Pada Minggu pagi, 29 Desember 2024, sebuah tragedi pesawat yang melibatkan Jeju Air terjadi di Bandara Internasional Muan, Provinsi Jeolla Selatan, Korea Selatan. Kecelakaan ini menewaskan hampir seluruh penumpang dan awak pesawat, yang berjumlah 181 orang. Pesawat tersebut dilaporkan mengalami tabrakan dengan burung, yang menyebabkan kerusakan pada sayapnya dan memaksa pesawat untuk melakukan pendaratan darurat.
Menurut laporan yang dilansir oleh The Korea Times, salah seorang penumpang mengirimkan pesan terakhir kepada keluarganya sebelum kecelakaan terjadi. Pada pukul 9 pagi, sebelum kejadian, ia menulis melalui aplikasi KakaoTalk, “Seekor burung menabrak sayap dan kami tidak bisa mendarat.” Beberapa menit kemudian, pesan lain diterima yang mengatakan, “Baru saja. Haruskah saya membuat surat wasiat?” Setelah itu, komunikasi dengan penumpang tersebut terputus, dan mereka tidak dapat dihubungi lagi.
Seorang penumpang yang selamat dari kecelakaan tersebut, yang kini dirawat di Rumah Sakit Mokpo Hankook, mengungkapkan bahwa ia tidak ingat apa pun mengenai kecelakaan itu. Saat ditanya oleh dokter, ia hanya bisa bertanya, “Apa yang terjadi? Bagaimana saya bisa berada di sini?” Pramugara yang juga selamat dari kecelakaan ini mengatakan bahwa hal terakhir yang ia ingat adalah mengenakan sabuk pengaman sebelum pesawat melakukan pendaratan darurat. Ia mengalami cedera pada bahu kiri dan kepalanya.
Pihak berwenang segera melakukan operasi pencarian setelah menerima laporan tentang kecelakaan tersebut. Petugas pemadam kebakaran tiba di lokasi 43 menit setelah laporan diterima, dan operasi pencarian dilanjutkan hingga pukul 9:46 pagi. Pesawat yang berusaha mendarat dilaporkan menabrak dinding bandara, memicu kebakaran setelah roda pendaratannya mengalami kerusakan.

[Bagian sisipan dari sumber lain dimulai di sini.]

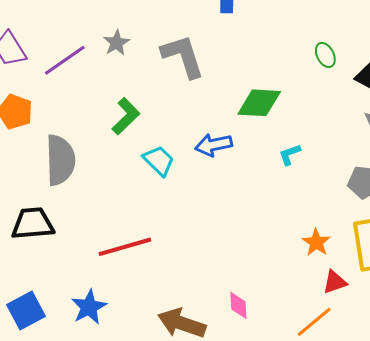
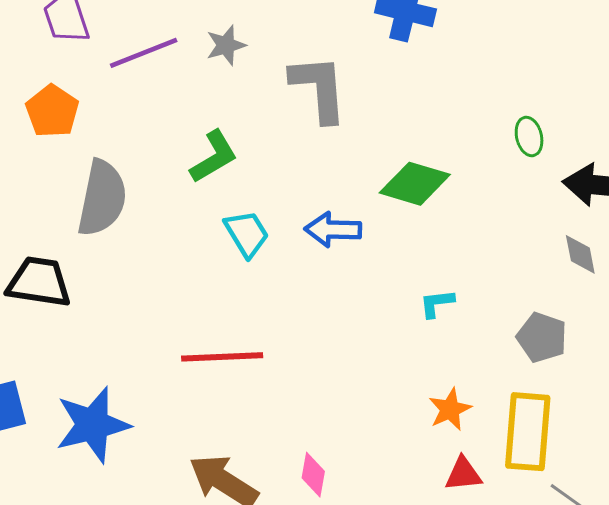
cyan L-shape: (290, 154) -> (437, 303), moved
red line: (125, 247) -> (222, 357), moved
blue star: (89, 307) -> (93, 425), size x1.4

Baca juga: Wamenhub dan Kakorlantas Polri: Pastikan Keselamatan dan Kelancaran Arus Balik Nataru
Kecelakaan ini menyebabkan keluarga korban merasa frustrasi karena keterlambatan informasi dari pihak berwenang. Di Bandara Internasional Muan, sekitar 100 anggota keluarga korban berkumpul untuk mendapatkan informasi lebih lanjut. Mereka menangis dan menuntut penjelasan terkait nasib keluarga mereka. Salah seorang anggota keluarga, seorang wanita berusia 33 tahun bernama Kim, mengungkapkan kesedihannya, “Kakak perempuan saya ada di pesawat itu. Dia telah melalui banyak kesulitan dan akhirnya pergi berpergian karena situasinya mulai membaik.”
Pada pukul 15.30, pemerintah mengumumkan nama-nama 22 korban yang dipastikan tewas. Namun, pengumuman ini justru memicu lebih banyak kesedihan dan ketidakpuasan, karena beberapa anggota keluarga merasa bahwa informasi yang diberikan tidak cukup jelas. Mereka juga mengeluh tentang tidak adanya komunikasi yang memadai selama berjam-jam setelah kecelakaan.

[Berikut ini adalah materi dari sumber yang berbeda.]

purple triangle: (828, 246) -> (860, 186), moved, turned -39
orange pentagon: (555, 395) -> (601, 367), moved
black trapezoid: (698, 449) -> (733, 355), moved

Sebagai respons, Kementerian Kesehatan Korea Selatan mengaktifkan sistem tanggap medis darurat dan mengirimkan petugas medis serta tim penyelamat ke lokasi kejadian. Pemerintah provinsi Jeolla Selatan juga menyediakan akomodasi sementara untuk keluarga korban di asrama Universitas Nasional Mokpo. Selain itu, pemerintah berencana untuk memberikan konseling profesional bagi keluarga korban.
Tragedi ini menjadi pukulan berat bagi keluarga para korban, yang menuntut agar proses identifikasi dan pemulihan korban dilakukan dengan lebih transparan dan cepat. Meskipun perasaan marah dan frustrasi meluas, pihak berwenang berjanji untuk memberikan dukungan maksimal kepada keluarga korban serta melakukan penyelidikan lebih lanjut terkait penyebab kecelakaan tersebut.